Morals let making tactical conclusions - The staffs and managers of the corporations that depict

moral conduct are proficient enough of making those conclusions which are measured to be

publicly adequate. Additionally, it supports the contribution of all the depositors in the procedure

of conclusion building of the association. It will benefit the case study corporation in creating

conclusions that are advantageous and morally accurate (Hooker, 2003).

Morals upsurges worker retention - The term employee retention can be defined as the

competence of a corporation to preserve its workers in the company for a lengthier period. As far

as the opinion of the workers is apprehensive, they need to effort in those establishments or

corporations in which their sentiments and privileges are respected (Clegg, Kornberger, &

Rhodes, 2007). This can correspondingly be related to this particular case study pertaining to

corporate morals where Michael does not need to labor with the corporation that practices

immoral strategies for gaining modest benefit in the arcade.

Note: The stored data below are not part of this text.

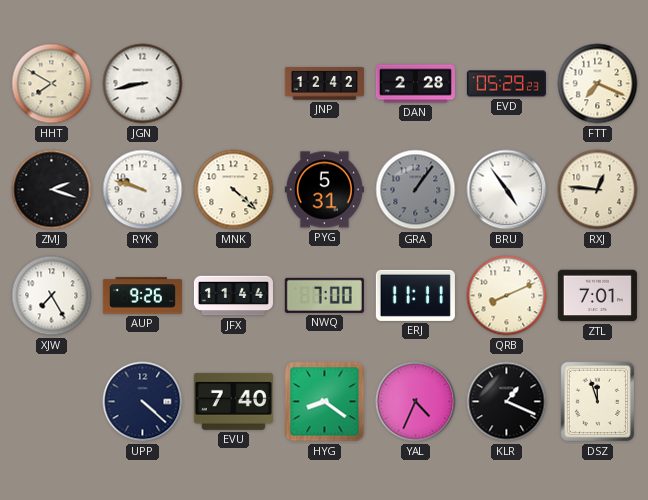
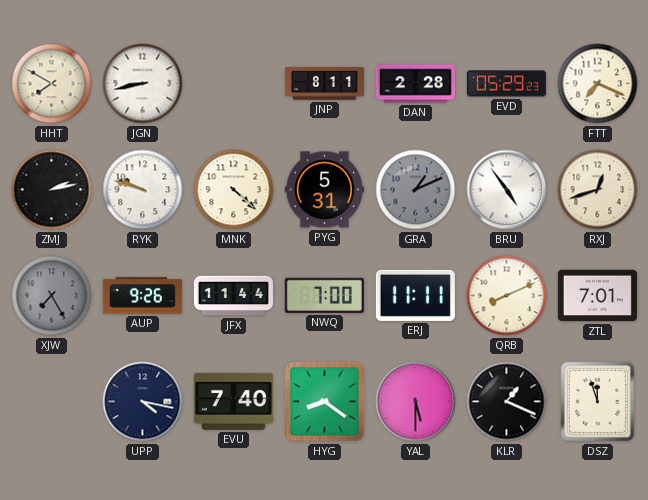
JNP: 12:42 -> 8:11
ZMJ: 2:18 -> 2:13
GRA: 1:06 -> 1:11
RXJ: 12:46 -> 12:42
XJW dial: white -> grey
UPP: 4:22 -> 4:17
YAL: 4:34 -> 5:30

Moral rehearses play a vital part in constructing as well as upholding character - The morals of

the corporate play an essential part for the clienteles in inspecting whether they need to involve

with the corporate or not. Corporate accomplishment is guaranteed simply when it is proficient

enough of upholding a decent status midst the clienteles (Sims, 2000). This particular corporate
ethics-based case study similarly delivers that the status of the corporation will be tumbledown in

circumstance the deeds of the corporation will go out to the media.

Corporate morals permit vigorous rivalry - Moral performance does not lead the corporations to

get hooked on misconduct; as an alternative they let the clienteles choose as per their taste

(Werhane, & Freeman, 1999). In the given corporate morals case study, the corporation is found

to be involved in exhausting discriminating income for reaching modest benefit in the arcade.

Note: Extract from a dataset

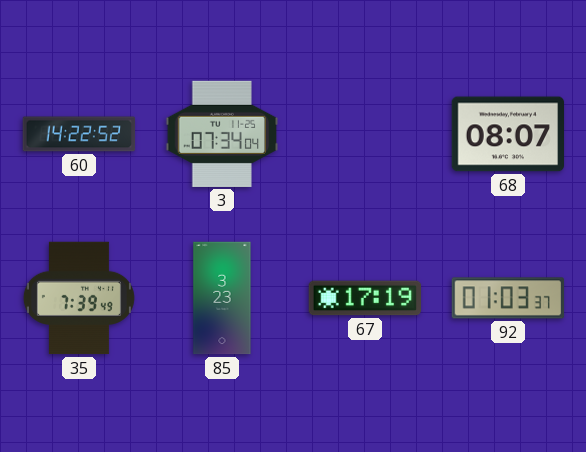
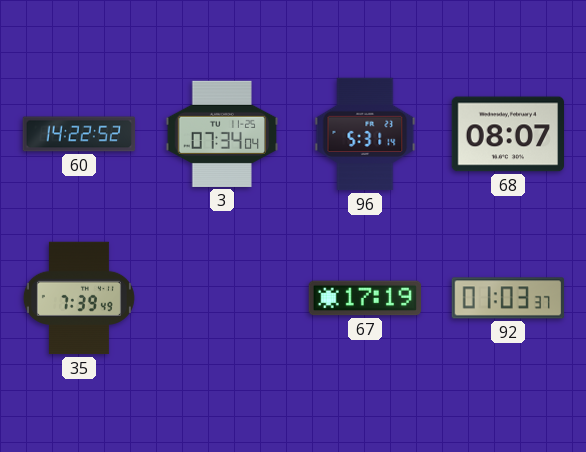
96: none -> 5:31
85: 3:23 -> none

As a consequence of this, it can be decided when examining the given corporate morals case

study that Michael is going through moral distress concerning the usage of private and

confidential data and information of the rivals for the benefit and success of the firm, he is

working in. Michael must, consequently, accomplish his responsibility concerning the

association and must ensure as educated. Nevertheless, the rehearses being accepted by Michael's

superior are entirely incorrect and he must stick to vigorous rivalry for gaining a modest

advantage in the arcade. Michael is recommended to knock back the signal in contradiction of

the superior for the determination of notifying the upper management and investors concerning

these actions being accepted in the business. For this reason, seeing the total conclusions gained

in the corporate morals case study, it can be indicated that morals and ethics are significant for

the corporate world as it permits constructing tactical conclusions, making strategic decision,

upsurges withholding of employees in the organization, developing a positive image and

reputation among customers and rivals, as well as in engaging in a healthy rivalry in the industry.
References

Alexander, L., & Moore, M. (2007). Deontological ethics.

Blackorby, C., Bossert, W., & Donaldson, D. (2002). Utilitarianism and the theory of

justice. Handbook of social choice and welfare, 1, 543-596.

Clegg, S., Kornberger, M., & Rhodes, C. (2007). Business ethics as practice. British Journal of

Management, 18(2), 107-122.

Hooker, J. (2003). Why business ethics. Unpublished manuscript, Carnegie Mellon University.

Available at: http://wpweb2. tepper. cmu. edu/ethics/whybizethics. pdf.

Sims, R. L. (2000). Teaching business ethics: A case study of an ethics across the curriculum

policy. Teaching Business Ethics, 4(4), 437-443.

Werhane, P. H., & Freeman, R. E. (1999). Business ethics: the state of the art. International

Journal of Management Reviews, 1(1), 1-16.